## AIM OF THE TASK
Would you retype the listing below word for word, without any of its pictures?

(EXCERPTED DATA)

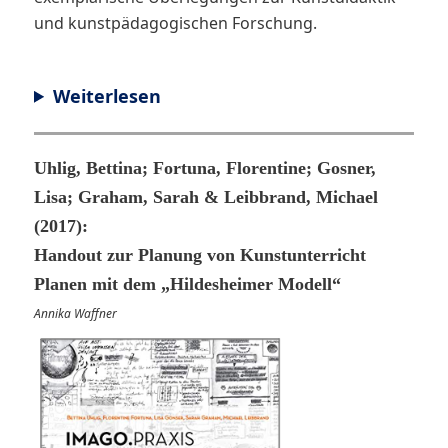
und kunstpädagogischen Forschung.
Weiterlesen
Uhlig, Bettina; Fortuna, Florentine; Gosner,
Lisa; Graham, Sarah & Leibbrand, Michael
(2017):
Handout zur Planung von Kunstunterricht
Planen mit dem „Hildesheimer Modell“
Annika Waffner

(End EXCERPTED DATA)

## OUTPUT OF THE TASK
und kunstpädagogischen Forschung.
Weiterlesen
Uhlig, Bettina; Fortuna, Florentine; Gosner,
Lisa; Graham, Sarah & Leibbrand, Michael
(2017):
Handout zur Planung von Kunstunterricht
Planen mit dem „Hildesheimer Modell“
Annika Waffner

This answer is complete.